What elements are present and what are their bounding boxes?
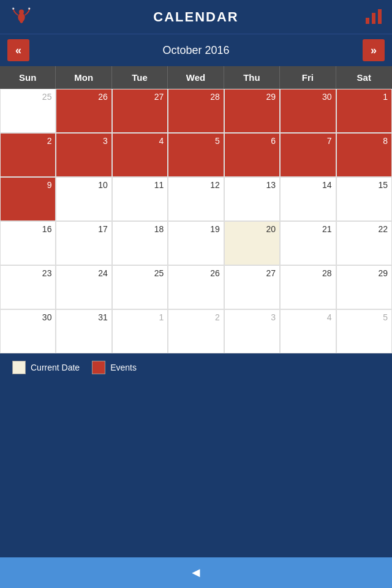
day-number: 6 <box>228 136 276 146</box>
calendar-cell[interactable]: 21 <box>280 221 336 265</box>
day-number: 10 <box>60 180 107 190</box>
day-number: 8 <box>341 136 388 146</box>
back-button[interactable]: ◄ <box>189 565 203 581</box>
current-date-label: Current Date <box>31 363 80 372</box>
calendar-cell[interactable]: 26 <box>168 265 224 309</box>
day-number: 17 <box>60 224 107 234</box>
calendar-cell[interactable]: 25 <box>0 89 56 133</box>
calendar-cell[interactable]: 4 <box>112 133 168 177</box>
next-month-button[interactable]: » <box>363 39 385 61</box>
calendar-cell[interactable]: 16 <box>0 221 56 265</box>
calendar-cell[interactable]: 14 <box>280 177 336 221</box>
day-number: 30 <box>4 312 51 322</box>
calendar-cell[interactable]: 1 <box>336 89 392 133</box>
calendar-cell[interactable]: 10 <box>56 177 111 221</box>
day-number: 12 <box>172 180 219 190</box>
events-swatch <box>92 361 105 374</box>
month-nav: « October 2016 » <box>0 34 392 66</box>
calendar-cell[interactable]: 20 <box>224 221 280 265</box>
calendar-grid: 2526272829301234567891011121314151617181… <box>0 89 392 353</box>
calendar-cell[interactable]: 5 <box>168 133 224 177</box>
day-number: 1 <box>116 312 164 322</box>
day-number: 5 <box>341 312 388 322</box>
calendar-cell[interactable]: 27 <box>224 265 280 309</box>
day-number: 20 <box>228 224 276 234</box>
calendar-cell[interactable]: 28 <box>280 265 336 309</box>
day-number: 21 <box>284 224 331 234</box>
svg-text:★: ★ <box>28 6 31 10</box>
calendar-cell[interactable]: 31 <box>56 309 111 353</box>
calendar-cell[interactable]: 25 <box>112 265 168 309</box>
day-number: 26 <box>172 268 219 278</box>
weekday-header-fri: Fri <box>280 66 336 89</box>
day-number: 2 <box>4 136 51 146</box>
calendar-cell[interactable]: 19 <box>168 221 224 265</box>
calendar-cell[interactable]: 12 <box>168 177 224 221</box>
calendar-cell[interactable]: 29 <box>224 89 280 133</box>
svg-point-1 <box>19 9 24 14</box>
bar-chart-icon[interactable] <box>364 7 383 28</box>
events-label: Events <box>110 363 137 372</box>
current-month-label: October 2016 <box>162 44 229 57</box>
calendar-cell[interactable]: 2 <box>168 309 224 353</box>
legend-current-date: Current Date <box>12 361 80 374</box>
svg-rect-4 <box>366 18 369 24</box>
calendar-cell[interactable]: 30 <box>280 89 336 133</box>
day-number: 4 <box>116 136 164 146</box>
calendar-cell[interactable]: 7 <box>280 133 336 177</box>
calendar-cell[interactable]: 24 <box>56 265 111 309</box>
day-number: 29 <box>228 92 276 102</box>
calendar-cell[interactable]: 4 <box>280 309 336 353</box>
calendar-cell[interactable]: 18 <box>112 221 168 265</box>
day-number: 15 <box>341 180 388 190</box>
calendar-cell[interactable]: 1 <box>112 309 168 353</box>
day-number: 1 <box>341 92 388 102</box>
page-title: CALENDAR <box>153 9 238 25</box>
weekday-header-sun: Sun <box>0 66 56 89</box>
calendar-cell[interactable]: 22 <box>336 221 392 265</box>
day-number: 22 <box>341 224 388 234</box>
calendar: SunMonTueWedThuFriSat 252627282930123456… <box>0 66 392 353</box>
prev-month-button[interactable]: « <box>7 39 29 61</box>
bottom-navigation[interactable]: ◄ <box>0 557 392 588</box>
day-number: 28 <box>284 268 331 278</box>
calendar-cell[interactable]: 26 <box>56 89 111 133</box>
calendar-cell[interactable]: 29 <box>336 265 392 309</box>
day-number: 3 <box>60 136 107 146</box>
calendar-cell[interactable]: 15 <box>336 177 392 221</box>
current-date-swatch <box>12 361 26 374</box>
calendar-cell[interactable]: 17 <box>56 221 111 265</box>
calendar-cell[interactable]: 30 <box>0 309 56 353</box>
day-number: 4 <box>284 312 331 322</box>
weekday-header-mon: Mon <box>56 66 111 89</box>
calendar-cell[interactable]: 9 <box>0 177 56 221</box>
weekday-header-thu: Thu <box>224 66 280 89</box>
day-number: 14 <box>284 180 331 190</box>
logo: ★ ★ <box>9 4 34 31</box>
calendar-cell[interactable]: 13 <box>224 177 280 221</box>
day-number: 9 <box>4 180 51 190</box>
weekday-header-sat: Sat <box>336 66 392 89</box>
day-number: 7 <box>284 136 331 146</box>
day-number: 16 <box>4 224 51 234</box>
calendar-cell[interactable]: 3 <box>56 133 111 177</box>
day-number: 23 <box>4 268 51 278</box>
calendar-cell[interactable]: 2 <box>0 133 56 177</box>
day-number: 24 <box>60 268 107 278</box>
calendar-cell[interactable]: 5 <box>336 309 392 353</box>
calendar-cell[interactable]: 27 <box>112 89 168 133</box>
calendar-cell[interactable]: 6 <box>224 133 280 177</box>
day-number: 11 <box>116 180 164 190</box>
calendar-cell[interactable]: 11 <box>112 177 168 221</box>
calendar-cell[interactable]: 23 <box>0 265 56 309</box>
day-number: 25 <box>4 92 51 102</box>
calendar-cell[interactable]: 28 <box>168 89 224 133</box>
day-number: 28 <box>172 92 219 102</box>
day-number: 13 <box>228 180 276 190</box>
day-number: 31 <box>60 312 107 322</box>
calendar-cell[interactable]: 3 <box>224 309 280 353</box>
day-number: 26 <box>60 92 107 102</box>
calendar-cell[interactable]: 8 <box>336 133 392 177</box>
day-number: 18 <box>116 224 164 234</box>
svg-rect-5 <box>372 13 375 24</box>
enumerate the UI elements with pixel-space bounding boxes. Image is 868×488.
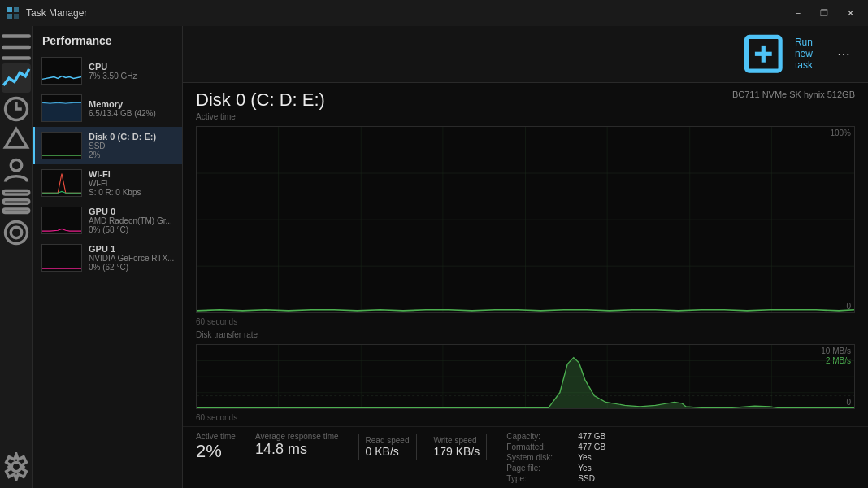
nav-app-history[interactable] (2, 94, 31, 124)
memory-label: Memory (89, 99, 176, 109)
svg-rect-12 (3, 209, 29, 213)
details-row-type: Type: SSD (506, 474, 605, 483)
nav-hamburger[interactable] (2, 33, 31, 62)
transfer-rate-svg (197, 345, 854, 408)
window-controls: − ❐ ✕ (787, 5, 861, 21)
chart-header: Disk 0 (C: D: E:) BC711 NVMe SK hynix 51… (196, 89, 855, 111)
gpu1-label: GPU 1 (89, 244, 176, 254)
svg-rect-5 (2, 46, 31, 50)
nav-services[interactable] (2, 218, 31, 247)
disk-thumb (41, 132, 82, 159)
sidebar-item-memory[interactable]: Memory 6.5/13.4 GB (42%) (33, 89, 182, 127)
svg-marker-8 (5, 129, 27, 148)
svg-rect-21 (42, 245, 81, 271)
restore-button[interactable]: ❐ (813, 5, 835, 21)
chart-title: Disk 0 (C: D: E:) (196, 89, 325, 111)
svg-rect-18 (42, 133, 81, 159)
sidebar-item-cpu[interactable]: CPU 7% 3.50 GHz (33, 52, 182, 89)
systemdisk-val: Yes (578, 453, 591, 462)
top-bar: Run new task ⋯ (183, 26, 868, 83)
avg-response-label: Average response time (255, 432, 339, 441)
cpu-thumb (41, 57, 82, 85)
nav-settings[interactable] (2, 452, 31, 481)
title-bar-left: Task Manager (7, 7, 87, 20)
sidebar-item-gpu1[interactable]: GPU 1 NVIDIA GeForce RTX... 0% (62 °C) (33, 239, 182, 277)
stats-footer: Active time 2% Average response time 14.… (183, 426, 868, 488)
more-options-button[interactable]: ⋯ (832, 45, 855, 63)
rw-speed-group: Read speed 0 KB/s Write speed 179 KB/s (358, 432, 488, 460)
svg-rect-6 (2, 56, 31, 60)
run-new-task-button[interactable]: Run new task (737, 31, 826, 77)
sidebar-item-gpu0[interactable]: GPU 0 AMD Radeon(TM) Gr... 0% (58 °C) (33, 202, 182, 239)
chart-device: BC711 NVMe SK hynix 512GB (732, 89, 855, 99)
formatted-val: 477 GB (578, 442, 605, 451)
svg-marker-17 (42, 102, 81, 121)
gpu0-sub1: AMD Radeon(TM) Gr... (89, 216, 176, 225)
top-bar-actions: Run new task ⋯ (737, 31, 855, 77)
gpu1-thumb (41, 244, 82, 272)
details-row-pagefile: Page file: Yes (506, 464, 605, 473)
memory-thumb (41, 94, 82, 122)
gpu0-info: GPU 0 AMD Radeon(TM) Gr... 0% (58 °C) (89, 207, 176, 234)
gpu0-label: GPU 0 (89, 207, 176, 216)
sidebar-header: Performance (33, 26, 182, 52)
svg-rect-1 (14, 7, 19, 12)
type-key: Type: (506, 474, 571, 483)
cpu-label: CPU (89, 62, 176, 72)
gpu0-sub2: 0% (58 °C) (89, 225, 176, 234)
run-new-task-label: Run new task (788, 37, 819, 71)
time-label-1: 60 seconds (196, 316, 855, 327)
write-speed-label: Write speed (434, 436, 480, 445)
main-content: Run new task ⋯ Disk 0 (C: D: E:) BC711 N… (183, 26, 868, 488)
write-speed-value: 179 KB/s (434, 445, 480, 458)
sidebar-item-wifi[interactable]: Wi-Fi Wi-Fi S: 0 R: 0 Kbps (33, 164, 182, 202)
nav-startup[interactable] (2, 125, 31, 155)
wifi-thumb (41, 169, 82, 197)
memory-sub: 6.5/13.4 GB (42%) (89, 109, 176, 118)
avg-response-stat: Average response time 14.8 ms (255, 432, 339, 459)
type-val: SSD (578, 474, 595, 483)
write-speed-item: Write speed 179 KB/s (427, 434, 488, 460)
disk0-info: Disk 0 (C: D: E:) SSD 2% (89, 132, 176, 159)
read-speed-item: Read speed 0 KB/s (358, 434, 417, 460)
systemdisk-key: System disk: (506, 453, 571, 462)
transfer-rate-chart: 10 MB/s 2 MB/s (196, 344, 855, 409)
details-row-formatted: Formatted: 477 GB (506, 442, 605, 451)
nav-details[interactable] (2, 187, 31, 216)
icon-nav (0, 26, 33, 488)
app-body: Performance CPU 7% 3.50 GHz (0, 26, 868, 488)
cpu-info: CPU 7% 3.50 GHz (89, 62, 176, 81)
svg-point-9 (11, 160, 22, 172)
chart-area: Disk 0 (C: D: E:) BC711 NVMe SK hynix 51… (183, 83, 868, 426)
cpu-sub: 7% 3.50 GHz (89, 72, 176, 81)
window-title: Task Manager (26, 7, 87, 19)
disk0-sub2: 2% (89, 150, 176, 159)
active-time-stat-value: 2% (196, 441, 236, 462)
nav-users[interactable] (2, 156, 31, 185)
active-time-svg (197, 127, 854, 312)
active-time-chart: 100% 0 (196, 126, 855, 313)
transfer-rate-label-text: Disk transfer rate (196, 330, 855, 339)
wifi-sub1: Wi-Fi (89, 179, 176, 188)
wifi-sub2: S: 0 R: 0 Kbps (89, 188, 176, 197)
close-button[interactable]: ✕ (839, 5, 861, 21)
app-icon (7, 7, 20, 20)
memory-info: Memory 6.5/13.4 GB (42%) (89, 99, 176, 118)
sidebar-item-disk0[interactable]: Disk 0 (C: D: E:) SSD 2% (33, 127, 182, 164)
minimize-button[interactable]: − (787, 5, 809, 21)
wifi-info: Wi-Fi Wi-Fi S: 0 R: 0 Kbps (89, 169, 176, 197)
sidebar: Performance CPU 7% 3.50 GHz (33, 26, 183, 488)
rw-speeds: Read speed 0 KB/s Write speed 179 KB/s (358, 434, 488, 460)
nav-performance[interactable] (2, 63, 31, 93)
gpu1-sub2: 0% (62 °C) (89, 263, 176, 272)
details-table: Capacity: 477 GB Formatted: 477 GB Syste… (506, 432, 605, 483)
transfer-min-label: 0 (846, 398, 851, 407)
capacity-val: 477 GB (578, 432, 605, 441)
avg-response-value: 14.8 ms (255, 441, 339, 459)
svg-rect-11 (3, 200, 29, 204)
svg-rect-2 (7, 14, 12, 19)
time-label-2: 60 seconds (196, 412, 855, 423)
svg-rect-0 (7, 7, 12, 12)
formatted-key: Formatted: (506, 442, 571, 451)
active-time-stat-label: Active time (196, 432, 236, 441)
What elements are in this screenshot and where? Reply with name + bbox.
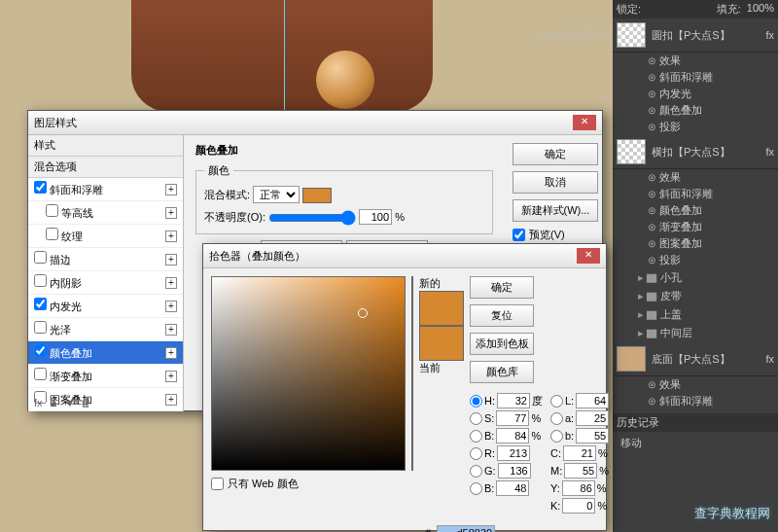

REQUIREMENT
In the records above, find every line with the word "value" and copy it.

RESPONSE BELOW
write-speed-value: 179 KB/s (434, 445, 480, 458)
active-time-stat-value: 2% (196, 441, 236, 462)
avg-response-value: 14.8 ms (255, 441, 339, 459)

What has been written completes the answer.